After watching a YouTube video about Vikings, one user was recommended content about white supremacy. Another user who watched confidence-building videos by a drag queen was then inundated by clips of homophobic rants. A third user who searched for “fail” videos is now served up grisly footage from fatal accidents.
These are all scenarios that YouTube users shared with Mozilla after we asked the public for their #YouTubeRegrets — videos that skewed their recommendations and led them down bizarre or dangerous paths.
The hundreds of responses we received were frightening: Users routinely report being recommended racism, conspiracies, and violence after watching innocuous content. We curated the most representative and alarming ones.
Read the 28 stories at https://mzl.la/youtuberegrets
Today’s internet is awash in algorithms that maximize engagement at any cost, and YouTube’s recommendation engine is among them. YouTube is the second-most visited website in the world, and its recommendation engine drives 70% of total viewing time on the site. The stories we collected show that this powerful force can and does promote harmful content. Further, the number of responses we received suggests this is an experience many YouTube users can relate to.
The stories Mozilla is presenting are anecdotes, not rigorous data — but that highlights a big part of this problem. YouTube isn’t sharing data with independent researchers who could study and help solve this issue. In fact, YouTube hasn’t provided data for researchers to verify its own claim that YouTube has reduced recommendations of “borderline content and harmful misinformation” by 50 percent.
Mozilla is urging YouTube to change this practice. In late September, we met with YouTube and proposed three concrete steps forward:
- Provide independent researchers with access to meaningful data, including impression data (e.g. number of times a video is recommended, number of views as a result of a recommendation), engagement data (e.g. number of shares), and text data (e.g. creator name, video description, transcription and other text extracted from the video)
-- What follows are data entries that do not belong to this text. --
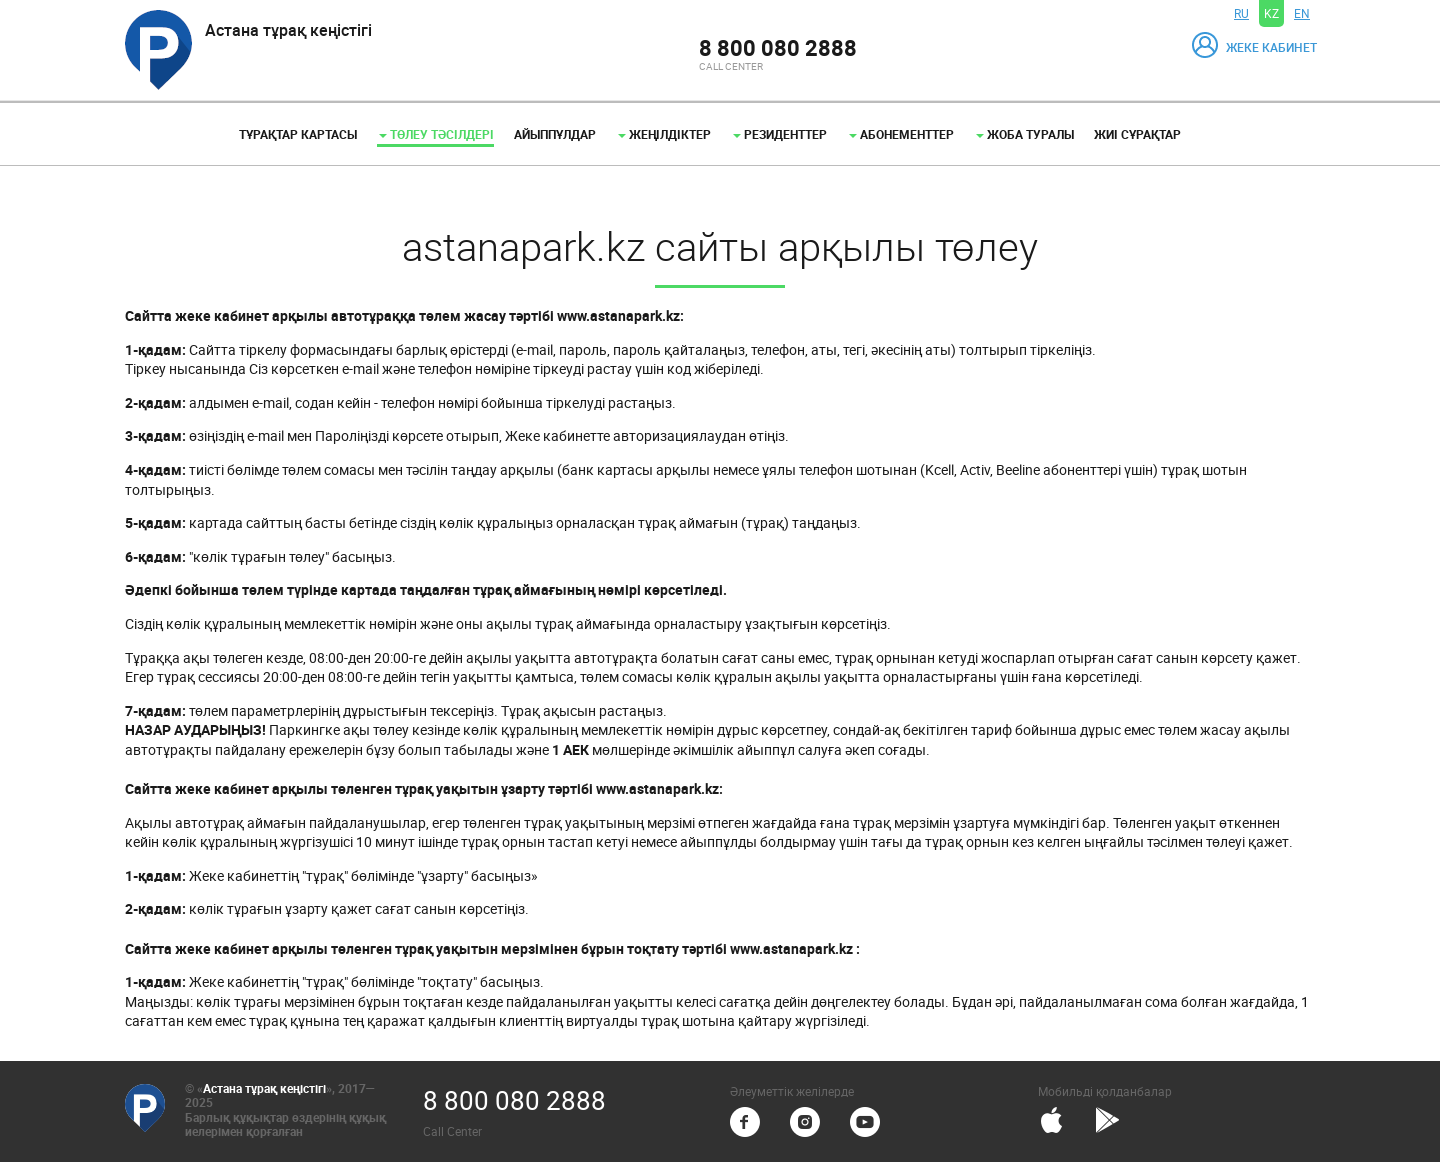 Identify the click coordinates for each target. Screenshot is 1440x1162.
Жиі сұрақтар (1137, 134)
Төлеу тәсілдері (436, 134)
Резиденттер (780, 134)
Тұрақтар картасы (298, 134)
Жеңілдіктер (664, 134)
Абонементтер (901, 134)
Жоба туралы (1025, 134)
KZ (1271, 13)
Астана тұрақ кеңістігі (264, 1088)
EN (1302, 13)
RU (1241, 13)
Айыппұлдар (555, 134)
- Build simulation tools for researchers, which allow them to mimic user pathways through the recommendation algorithm
- Empower, rather than restrict, researchers by changing its existing API rate limit and providing researchers with access to a historical archive of videos
Read more about Mozilla's meeting with YouTube, and our suggested steps forward
By sharing these stories, we hope to increase pressure on YouTube to empower independent researchers and address its recommendation problem. We also hope to raise awareness, so YouTube users are more wary of the algorithm they interact with everyday. While users should be able to view and publish the content they like, YouTube’s algorithm shouldn’t actively be pushing harmful content into the mainstream.
About Mozilla’s advocacy work
Holding Big Tech accountable is part of Mozilla’s mission. In recent months, we’ve investigated Facebook’s ad transparency API and chastised them for its shortcomings. We’ve pressured Venmo and Amazon to better protect user privacy. And we’ve fought to remove unsafe connected devices from retailers’ shelves.
Creating more trustworthy AI in the consumer technology space is also Mozilla’s goal, and guides much of our advocacy, research, and leadership work. Mozilla wants to push AI in a direction that helps, rather than harms, humanity.
About Mozilla’s marketing
While YouTube has taken steps to improve their algorithms to ensure brand safety, their core technology cannot be fully relied upon to protect consumers or advertisers against inappropriate content. Because of this, Mozilla’s marketing team has put the following safeguards in place in order to engage with YouTube’s, at times, unwieldy algorithms and mitigate our ad dollars contributing to monetization of toxic video content:
- Exclusion of specific topics, including News, Politics, Religion, Military, Tragedy & Conflict, and Sensitive Social Issues
- Excluding specific content, including ‘Embedded YouTube videos’, ‘Live streaming videos’ and ‘Games’
- Leveraging Digital Content Labels to exclude DL-MA (content suitable for adult audiences), Unrated/ Not yet labelled, and Content Suitable for Families
In addition to the content restrictions listed above, we make daily updates to our blacklist to ensure we’re steering clear of inappropriate content based on the 24 hour news cycle.